Sim, eu vibrei naquela ocasião, porque compreendi que existia gente de bem nas Forças Armadas; gente que não estava disposta a ser mais um elemento na manada cega e algo covarde que dava apoio incondicional a Seu Jair. Mas eu também tive compreensão e disse a mim mesmo que o senhor Edson Pujol era trigo no meio do joio; e que não se poderia confiar por completo nas Forças Armadas, vide o aparelhamento que o presidente Jair Bolsonaro foi promovendo desde o início do seu desgoverno, colocando militares em todo canto que fosse possível, contemplando-os com altos salários, prestígio e poder. Mas, muito mais do que isso, minha descrença e desconfiança com relação às Forças Armadas se deram – e se dão – porque elas foram a principal fiadora do então candidato ao pleito presidencial tendo pleno conhecimento que ele é uma pessoa desajustada e maligna, tanto que o Exército o expulsou de suas fileiras muitos anos atrás. E tolo é o que pensa que elas o apoiaram e defenderam com uma lealdade quase canina porque os mais estrelados oficiais estavam preocupados com a defesa da tal – lá vem ela de novo – “soberania nacional”. Não, eu não acredito nisso. Eu acredito piamente que o que realmente levou os caras a fazerem esse verdadeiro pacto com o diabo, foi a defesa dos seus próprios interesses. Imagino o sem-número de promessas que o tresloucado do Seu Jair fez a eles; e, pelo que veio a ocorrer, cumpriu todas elas: ele colocou militares no comandando de  ministérios e em outros cargos vistosos; livrou o alto escalão da reforma da previdência; e garantiu-lhes gordo orçamento para as Forças Armadas. Bem, se, como dizem por aí, dinheiro compra até amor verdadeiro...

Ficou feio para as Forças Armadas as demissões que o senhor presidente da República fez nesta semana, justamente nesta semana, em que elas comemoraram a suprema glória da instituição, que foi a implantação da ditadura militar em 1964. Por que a tropa exalta 1964 como um acontecimento havido em defesa só e somente só da garantia dos ideais democráticos apoia, continua a apoiar uma figura como Jair Bolsonaro que é um declarado inimigo dos fundamentos da democracia? O Presidente da República humilhou os comandantes do Exército, da Marinha e da Aeronáutica, como nenhum outro fez, e militares continuam entranhados no governo porque não querem largar o osso. Nenhum deles deu meia volta, volver.
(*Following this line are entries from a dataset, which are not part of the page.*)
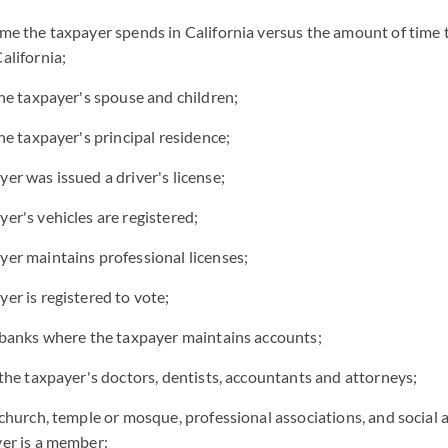
me the taxpayer spends in California versus the amount of time 
alifornia;
the taxpayer's spouse and children;
he taxpayer's principal residence;
er was issued a driver's license;
er's vehicles are registered;
er maintains professional licenses;
er is registered to vote;
 banks where the taxpayer maintains accounts;
 the taxpayer's doctors, dentists, accountants and attorneys;
 church, temple or mosque, professional associations, and social 
er is a member;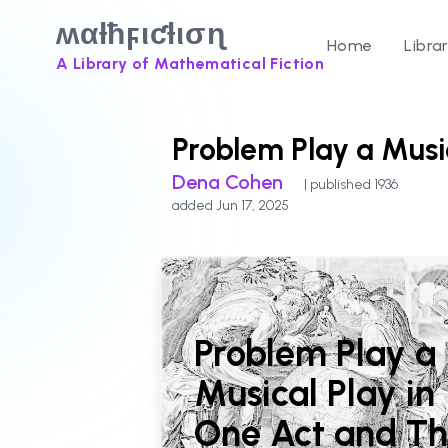
ʍαƚħϝιƈƚισɳ
Home
Libra
A Library of Mathematical Fiction
Problem Play a Musi
Dena Cohen
| published 1936
added Jun 17, 2025
Problem Play a
Musical Play in
One Act and Th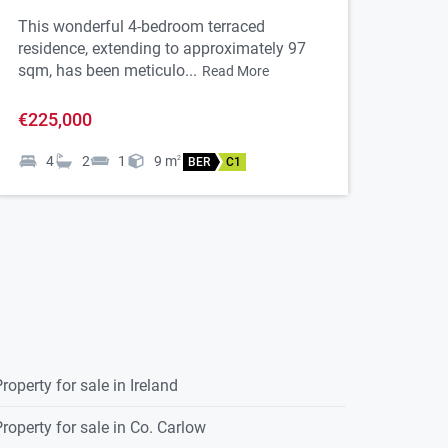
This wonderful 4-bedroom terraced
residence, extending to approximately 97
sqm, has been meticulo...
Read More
€225,000
4
2
1
9
m
2
BER
C1
roperty for sale in Ireland
roperty for sale in Co. Carlow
De minha parte eu continuo acreditando que não se pode confiar que as Forças Armadas sejam, de fato, por ora, defensoras unicamente da – lá vem ela mais uma vez – “soberania nacional”, a não ser que “soberania nacional” seja sinônimo de “próprios interesses”.

Há de chegar o dia em que tamparemos a lata de lixo da História da qual o senhor Jair Bolsonaro e os seus cúmplices nunca sairão.